Yoo-Jeong Kim1,* , Seong gwang Lee1,** , Shin Jee Go1,** , Suyeon An1,** , Ye eun Kim1,** , Ye in Kim1,** , Kyung-Yae Hyun2,*** , Dong Shik Cho3,**** and Go-Eun Choi1,†,***

1Department of Clinical Laboratory Science, Catholic University of Pusan, Busan 46252, Korea
2Department of Clinical Laboratory Science, Dong-Eui University, Busan 47340, Korea
3Natural Well Tech. Co. Ltd, Busan 47807, Korea
Correspondence to: Go-Eun Choi. Department of Clinical Laboratory Science, Catholic University of Pusan, Busan 46252, Korea.
Tel: +82-51-510-0563, Fax: +82-51-510-0568, e-mail: gechoi@cup.ac.kr
*Graduate student, **Ungraduate student, ***Professor, ****CEO.
Received June 9, 2021; Revised June 25, 2021; Accepted June 25, 2021.
This is an Open Access article distributed under the terms of the Creative Commons Attribution Non-Commercial License (http://creativecommons.org/licenses/by-nc/3.0/) which permits unrestricted non-commercial use, distribution, and reproduction in any medium, provided the original work is properly cited.
 Abstract
Treatment techniques that affect homeostasis by non-invasive regulation in peripheral organs will advance disease research. Here, we demonstrate a non-invasive method of conditioning within an organ using a low-frequency stimulator superposition of alternating microcurrent wave in stages. It is first applied to the inflammatory response in H3N2-infected sinusitis mice. To check the progress of the treatment, mice were sacrificed every week for 3 weeks, nasal tissue was removed, and the inflammatory response was investigated through H & E staining. The low-frequency stimulation treatment group was found to alleviate the proliferation of epithelial cells and invasion of inflammatory cells compared to the control group as the passage of treatment time. The reduction of inflammatory cytokines in the nasal lavage fluid was observed in H3N2-infected sinusitis mice treated with of low-frequency stimulation using superposition of alternating microcurrent wave compared to H3N2-infected sinusitis mice after 3 weeks. These data demonstrate that low-frequency stimulation device in the form of using alternating current wave superposition on within organs provides a new method to regulate specific physiological functions. Therefore, it is necessary to prove the inhibitory effect of low-frequency stimulation using alternating current wave superposition on inflammatory diseases by various methods through further studies and clinical studies.
Keywords : Microcurrent, Low-frequency stimulator, Superposition of alternating microcurrent wave, Animal model, Inflammation, Influenza A (H3N2) virus
Body

Sinusitis is an inflammation causes symptoms such as swelling and nasal mucosa or congestion (Rosenfeld et al., 2015; Seidman et al., 2015). Sinonasal inflammation affects all age groups, and women are affected more often than men (Blackwell and Villarroel, 2018). The causes of sinonasal inflammation can be variously caused by infections, air pollution and other irritants problems in the nasal cavity. Facial pain due to sinus inflammation is treated with anti-inflammatory drugs, including acetaminophen, ibuprofen, or corticosteroids (Rosenfeld et al., 2015). These drugs are expensive to treat pain and congestion, and cause problems with dependence and side effects such as irritability, insomnia, and intranasal bleeding (Ramey et al., 2006; Jin, 2015).

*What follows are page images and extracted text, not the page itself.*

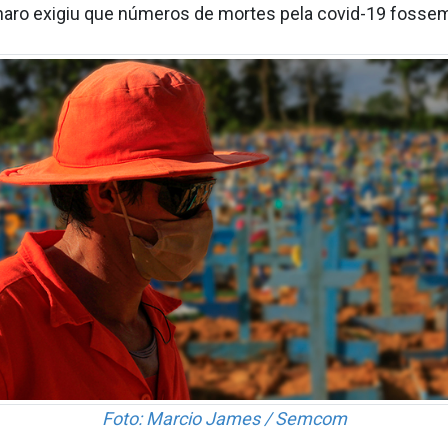
naro exigiu que números de mortes pela covid-19 fossem 
Foto: Marcio James / Semcom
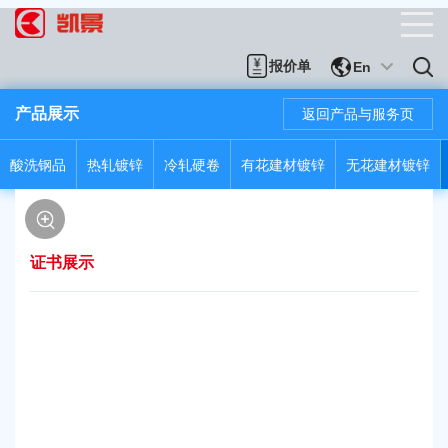
报价单
En
产品展示
返回产品与服务页
酸洗钢品
热轧镀锌
冷轧硬卷
有花建材镀锌
无花建材镀锌
证书展示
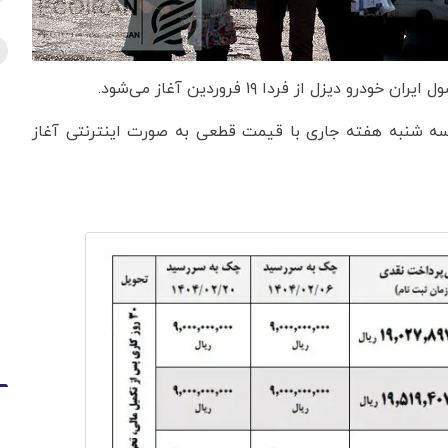
سه شنبه هفته جاری با قیمت قطعی به صورت اینترنتی آغاز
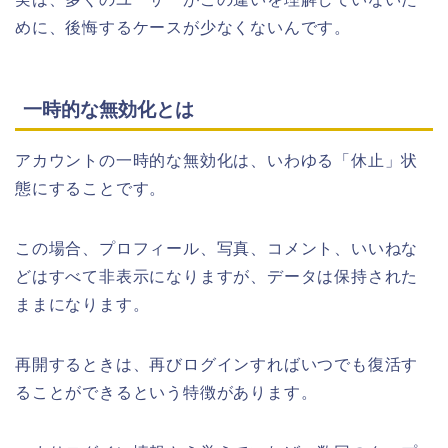
めに、後悔するケースが少なくないんです。
一時的な無効化とは
アカウントの一時的な無効化は、いわゆる「休止」状
態にすることです。
この場合、プロフィール、写真、コメント、いいねな
どはすべて非表示になりますが、データは保持された
ままになります。
再開するときは、再びログインすればいつでも復活す
ることができるという特徴があります。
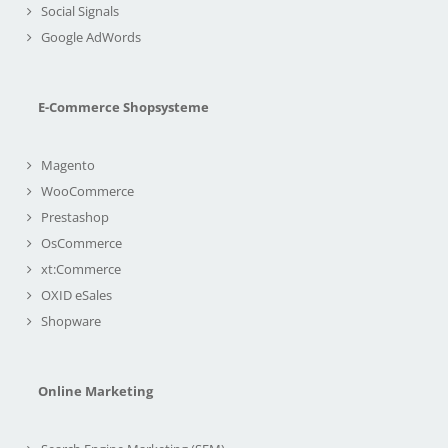
Social Signals
Google AdWords
E-Commerce Shopsysteme
Magento
WooCommerce
Prestashop
OsCommerce
xt:Commerce
OXID eSales
Shopware
Online Marketing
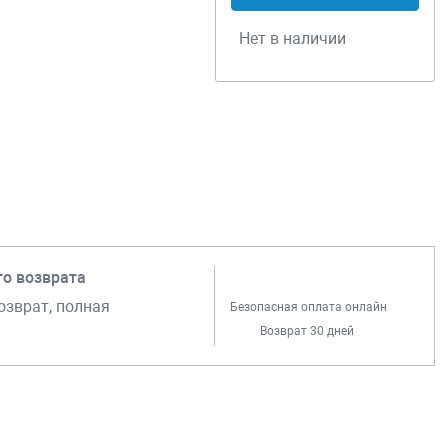
Нет в наличии
го возврата
озврат, полная
Безопасная оплата онлайн
Возврат 30 дней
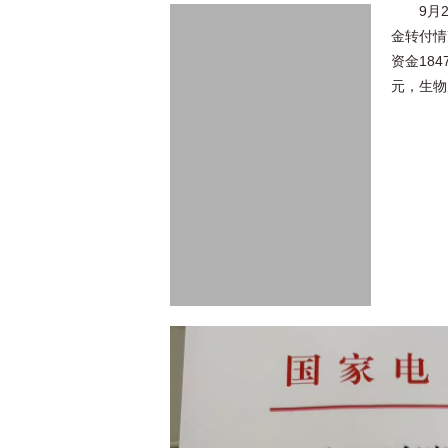
9月
金转付情
资金184
元，生物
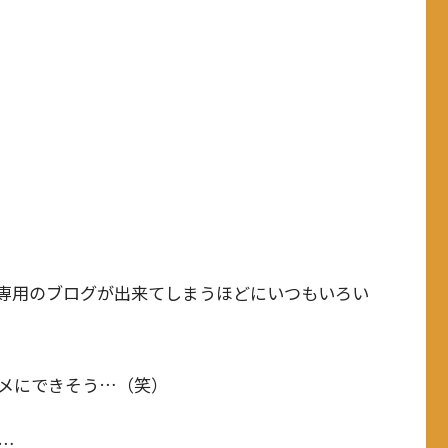
専用のブログが出来てしまうほどにいつもいろい
メにできそう…（笑）
…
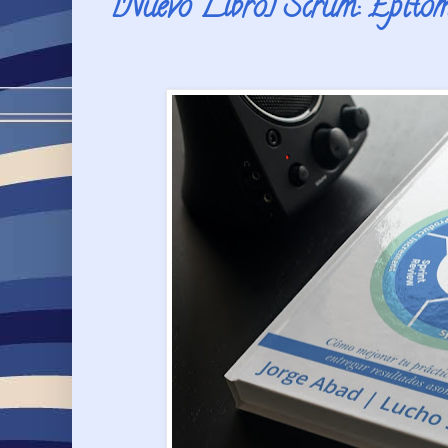
[Nuevo Libro] Scrum: Epítome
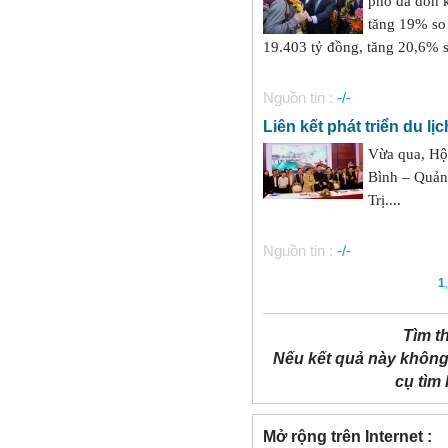
phố đã đón k
tăng 19% so 
19.403 tỷ đồng, tăng 20,6% s
Nguồn tin :
-/-
Liên kết phát triển du lị
Vừa qua, Hội
Bình – Quảng
Trị....
Nguồn tin :
-/-
1
Tìm t
Nếu kết quả này không
cụ tìm
Mở rộng trên Internet :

Tools for non-invasive disease control in peripheral organs will advance the study of disease and its effects on homeostasis and disease. Herein, we demonstrate a non-invasive method of using microcurrents to regulate signal pathways in organs. In clinical practice, low-frequency therapy devices and percutaneous electrical stimulation (transcutaneous electrical nerve stimulation, TENS) electrotherapy is widely used as a means to reduce pain caused by osteoarthritis or musculoskeletal disorders or to help heal damaged tissues. Microcurrent stimulation is a treatment method that uses an electric current of less than 1,000 關A, which is hardly felt by the human body, and is distinguished from the conventional electrotherapy using mA units (Koh, 2019). According to previous studies, microcurrent stimulation is based on bioelectrical theory and cell communication theory that is affected by a specific signal transduction system between cells through intracellular ion channels, and has excellent stability and few side effects (Yi et al., 2021). In addition, since long-term use does not cause fatigue in the human body, positive effects can be expected when continuously applied in daily life (Lawson et al., 2021). When microcurrent was applied, intracellular Ca2+ homeostasis was regulated in patients with delayed myalgia, and pain was relieved by reducing the amount of cytokines such as interleukin-I, interleukin-6, and tumor necrosis factor-慣 in patients with fibromyalgia (Lambert, 2002; Oh et al., 2008). In addition, it was reported that microcurrents stimulated cell migration, proliferation, and angiogenesis in the wound site using microcurrent, and improved wound healing ability by reducing inflammatory plaque, and it was also reported to have improved effects on depression and post-traumatic memory loss (McMakin et al., 2005; Yu et al., 2014; Yennurajalingam et al., 2018). These studies show that microcurrent can be helpful for positive functions directly or indirectly on physiological activity in the body (Childs and Crismon, 1988; Park et al., 2000; Piras et al., 2021).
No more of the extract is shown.